— Work item —
Copy out all of the data word for word. Omit every picture.
..............................
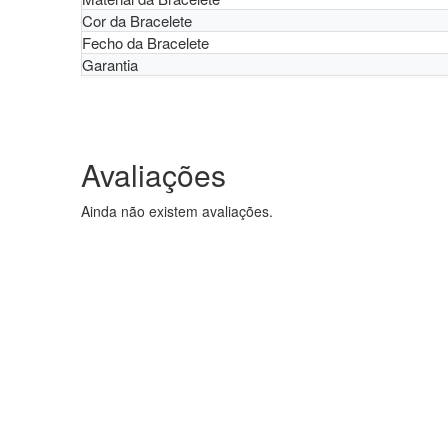
Cor da Bracelete
Fecho da Bracelete
Garantia
Avaliações
Ainda não existem avaliações.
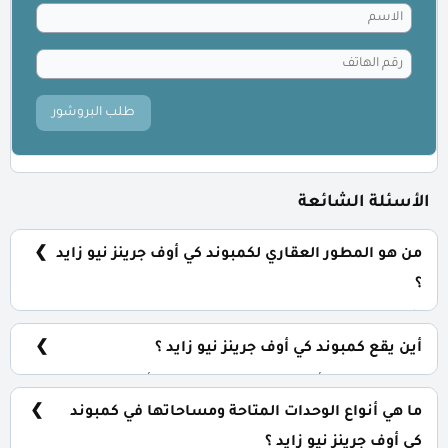
طلب البروشور
الأسئلة الشائعة
من هو المطور العقاري لكمبوند كي أوف جرينز نيو زايد
؟
شركة تبارك للتطوير العقاري Tabarak Developments TBK.
أين يقع كمبوند كي أوف جرينز نيو زايد ؟
يقع كمبوند كي أوف جرينز في قلب نيو زايد أمام مطار
سفنكس الدولي مباشرةً.
ما هي أنواع الوحدات المتاحة ومساحاتها في كمبوند
كي أوف جرينز نيو زايد ؟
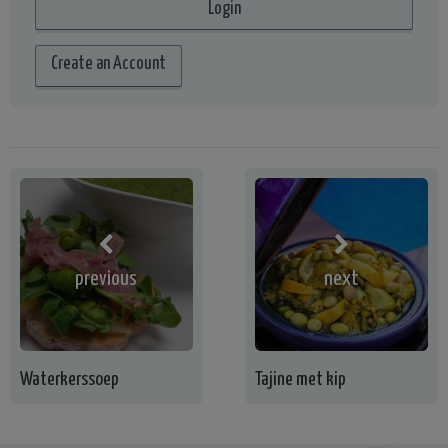
Create an Account
previous
next
Waterkerssoep
Tajine met kip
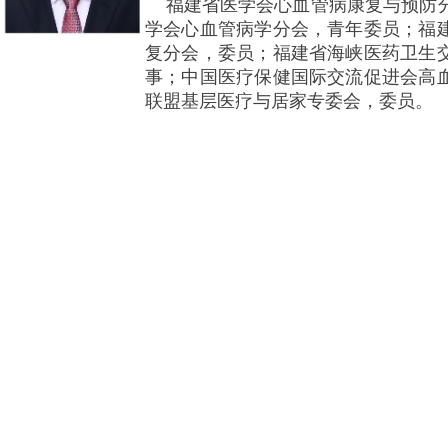
福建省医学会心血管病康复与预防分
学会心血管病学分会，青年委员；福
复分会，委员；福建省海峡医药卫生
事；中国医疗保健国际交流促进会高
联盟基层医疗与居家专委会，委员。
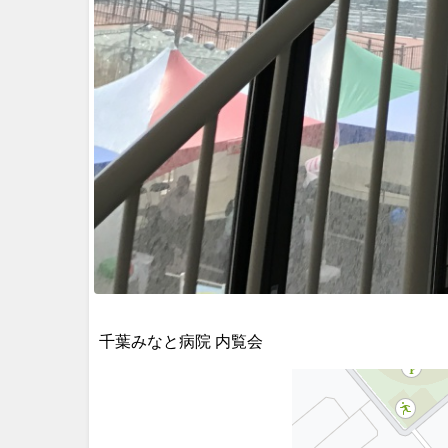
千葉みなと病院 内覧会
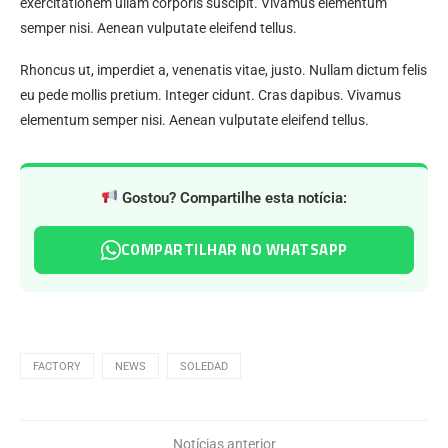
exercitationem ullam corporis suscipit. Vivamus elementum
semper nisi. Aenean vulputate eleifend tellus.
Rhoncus ut, imperdiet a, venenatis vitae, justo. Nullam dictum felis
eu pede mollis pretium. Integer cidunt. Cras dapibus. Vivamus
elementum semper nisi. Aenean vulputate eleifend tellus.
Gostou? Compartilhe esta notícia:
COMPARTILHAR NO WHATSAPP
FACTORY
NEWS
SOLEDAD
Notícias anterior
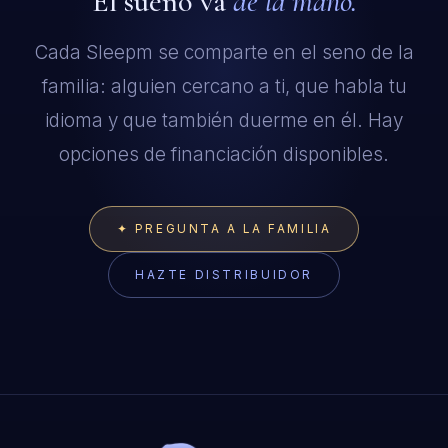
El sueño va
de la mano.
Cada Sleepm se comparte en el seno de la
familia: alguien cercano a ti, que habla tu
idioma y que también duerme en él. Hay
opciones de financiación disponibles.
✦ PREGUNTA A LA FAMILIA
LIVE NOW · USUALLY A FEW MINUTES
HAZTE DISTRIBUIDOR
..............................
— Answer —
Cor da Bracelete
Fecho da Bracelete
Garantia
Avaliações
Ainda não existem avaliações.
طلب البروشور
الأسئلة الشائعة
من هو المطور العقاري لكمبوند كي أوف جرينز نيو زايد
؟
شركة تبارك للتطوير العقاري Tabarak Developments TBK.
أين يقع كمبوند كي أوف جرينز نيو زايد ؟
يقع كمبوند كي أوف جرينز في قلب نيو زايد أمام مطار
سفنكس الدولي مباشرةً.
ما هي أنواع الوحدات المتاحة ومساحاتها في كمبوند
كي أوف جرينز نيو زايد ؟
Create an Account
previous
next
Waterkerssoep
Tajine met kip
福建省医学会心血管病康复与预防分
学会心血管病学分会，青年委员；福
复分会，委员；福建省海峡医药卫生
事；中国医疗保健国际交流促进会高
联盟基层医疗与居家专委会，委员。
千葉みなと病院 内覧会
exercitationem ullam corporis suscipit. Vivamus elementum
semper nisi. Aenean vulputate eleifend tellus.
Rhoncus ut, imperdiet a, venenatis vitae, justo. Nullam dictum felis
eu pede mollis pretium. Integer cidunt. Cras dapibus. Vivamus
elementum semper nisi. Aenean vulputate eleifend tellus.
Gostou? Compartilhe esta notícia:
COMPARTILHAR NO WHATSAPP
FACTORY
NEWS
SOLEDAD
Notícias anterior
El sueño va
de la mano.
Cada Sleepm se comparte en el seno de la
familia: alguien cercano a ti, que habla tu
idioma y que también duerme en él. Hay
opciones de financiación disponibles.
✦ PREGUNTA A LA FAMILIA
LIVE NOW · USUALLY A FEW MINUTES
HAZTE DISTRIBUIDOR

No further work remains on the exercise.